▸ Brief: Pick out the lines below that include the string "einfach".

Collected data
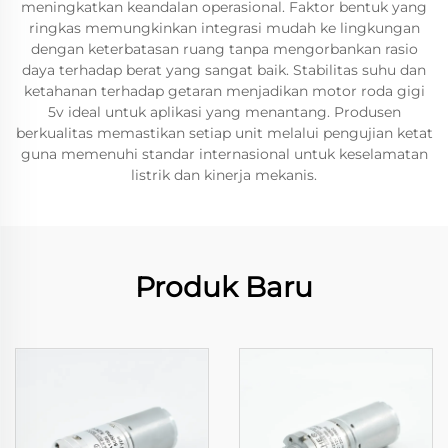
meningkatkan keandalan operasional. Faktor bentuk yang
ringkas memungkinkan integrasi mudah ke lingkungan
dengan keterbatasan ruang tanpa mengorbankan rasio
daya terhadap berat yang sangat baik. Stabilitas suhu dan
ketahanan terhadap getaran menjadikan motor roda gigi
5v ideal untuk aplikasi yang menantang. Produsen
berkualitas memastikan setiap unit melalui pengujian ketat
guna memenuhi standar internasional untuk keselamatan
listrik dan kinerja mekanis.
Produk Baru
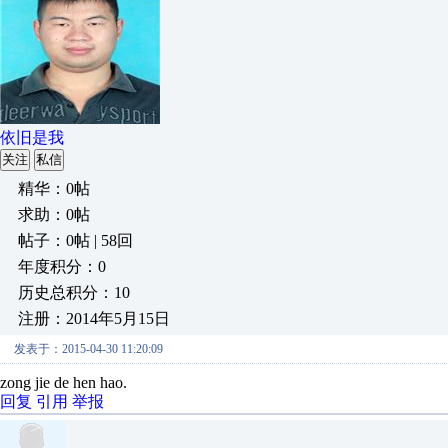
依旧是我
关注
私信
精华：0帖
求助：0帖
帖子：0帖 | 58回
年度积分：0
历史总积分：10
注册：2014年5月15日
发表于：2015-04-30 11:20:09
zong jie de hen hao.
回复
引用
举报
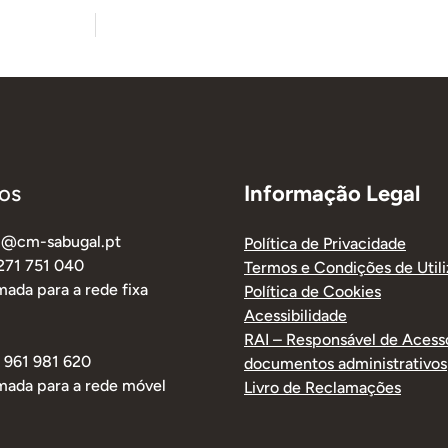
os
Informação Legal
al@cm-sabugal.pt
Política de Privacidade
 271 751 040
Termos e Condições de Util
ada para a rede fixa
Política de Cookies
Acessibilidade
RAI – Responsável de Acess
1 961 981 620
documentos administrativos
mada para a rede móvel
Livro de Reclamações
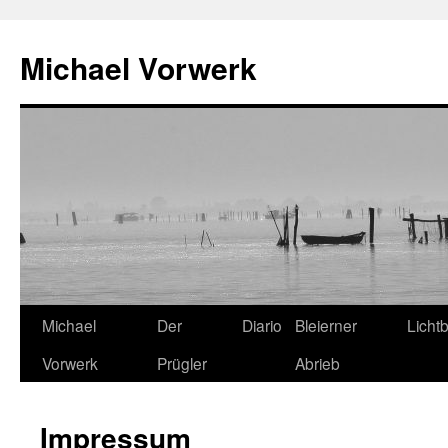
Michael Vorwerk
Zum
Michael
Der
Diario
Bleierner
Lichtb
Inhalt
Vorwerk
Prügler
Abrieb
springen
Impressum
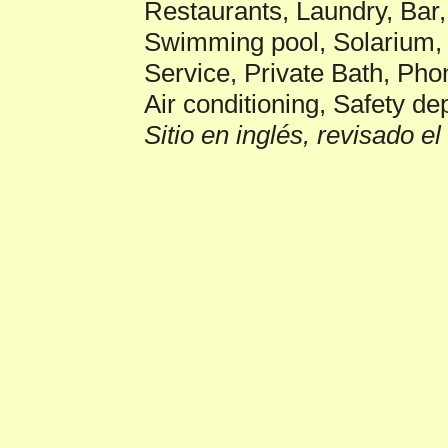
Restaurants, Laundry, Ba
Swimming pool, Solarium, 
Service, Private Bath, Pho
Air conditioning, Safety de
Sitio en inglés, revisado e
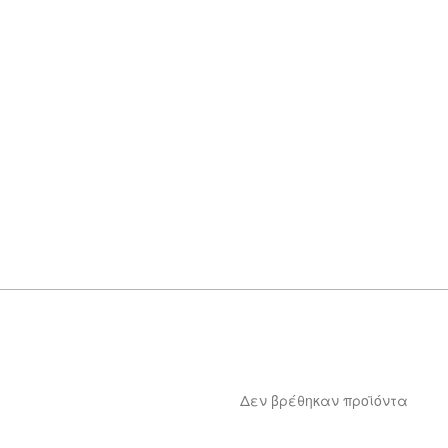
Δεν βρέθηκαν προϊόντα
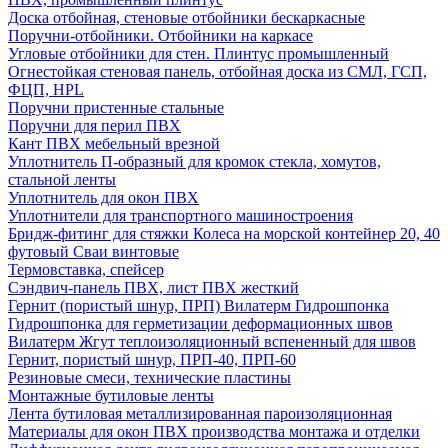
Доска отбойная, стеновые отбойники бескаркасные
Поручни-отбойники. Отбойники на каркасе
Угловые отбойники для стен. Плинтус промышленный
Огнестойкая стеновая панель, отбойная доска из СМЛ, ГСП,
ФЦП, HPL
Поручни пристенные стальные
Поручни для перил ПВХ
Кант ПВХ мебельный врезной
Уплотнитель П-образный для кромок стекла, хомутов,
стальной ленты
Уплотнитель для окон ПВХ
Уплотнители для транспортного машиностроения
Бридж-фитинг для стяжки Колеса на морской контейнер 20, 40
футовый Сваи винтовые
Термовставка, спейсер
Сэндвич-панель ПВХ, лист ПВХ жесткий
Гернит (пористый шнур, ПРП) Вилатерм Гидрошпонка
Гидрошпонка для герметизации деформационных швов
Вилатерм Жгут теплоизоляционный вспененный для швов
Гернит, пористый шнур, ПРП-40, ПРП-60
Резиновые смеси, технические пластины
Монтажные бутиловые ленты
Лента бутиловая металлизированная пароизоляционная
Материалы для окон ПВХ производства монтажа и отделки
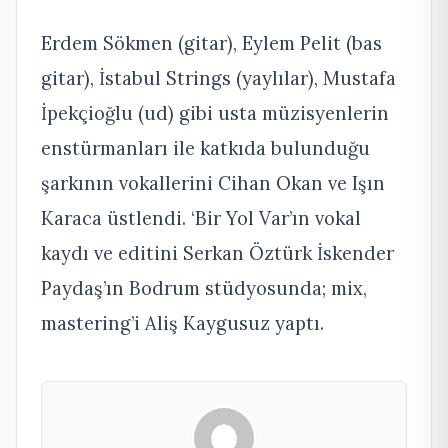
Erdem Sökmen (gitar), Eylem Pelit (bas
gitar), İstabul Strings (yaylılar), Mustafa
İpekçioğlu (ud) gibi usta müzisyenlerin
enstürmanları ile katkıda bulunduğu
şarkının vokallerini Cihan Okan ve Işın
Karaca üstlendi. ‘Bir Yol Var’ın vokal
kaydı ve editini Serkan Öztürk İskender
Paydaş’ın Bodrum stüdyosunda; mix,
mastering’i Aliş Kaygusuz yaptı.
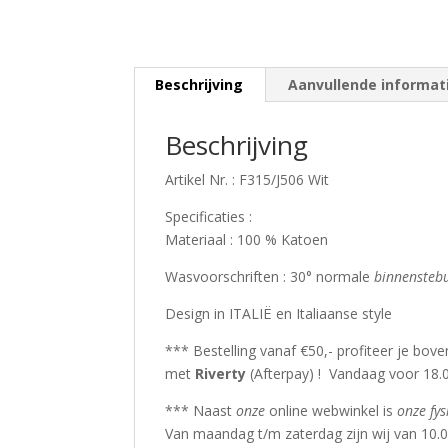
Beschrijving
Aanvullende informat
Beschrijving
Artikel Nr. : F315/J506 Wit
Specificaties :
Materiaal : 100 % Katoen
Wasvoorschriften : 30° normale
binnensteb
Design in ITALIË en Italiaanse style
*** Bestelling vanaf €50,- profiteer je bov
met
Riverty
(Afterpay) ! Vandaag voor 18.0
*** Naast
onze
online webwinkel is
onze fys
Van maandag t/m zaterdag zijn wij van 10.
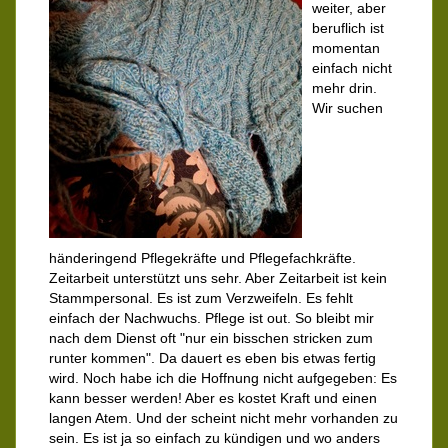
weiter, aber
beruflich ist
momentan
einfach nicht
mehr drin.
Wir suchen
händeringend Pflegekräfte und Pflegefachkräfte.
Zeitarbeit unterstützt uns sehr. Aber Zeitarbeit ist kein
Stammpersonal. Es ist zum Verzweifeln. Es fehlt
einfach der Nachwuchs. Pflege ist out. So bleibt mir
nach dem Dienst oft "nur ein bisschen stricken zum
runter kommen". Da dauert es eben bis etwas fertig
wird. Noch habe ich die Hoffnung nicht aufgegeben: Es
kann besser werden! Aber es kostet Kraft und einen
langen Atem. Und der scheint nicht mehr vorhanden zu
sein. Es ist ja so einfach zu kündigen und wo anders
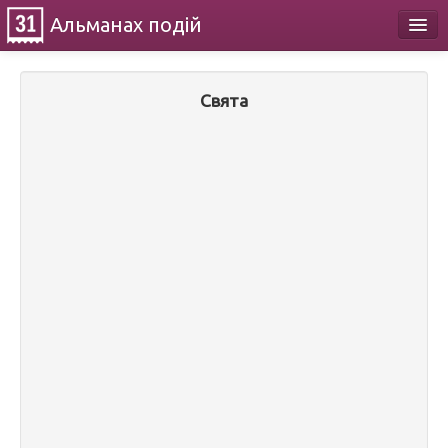
Альманах
подій
Календар
Свята
Про проект
Контакти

▸ Problem solution:
einfach nicht
einfach der Nachwuchs. Pflege ist out. So bleibt mir
sein. Es ist ja so einfach zu kündigen und wo anders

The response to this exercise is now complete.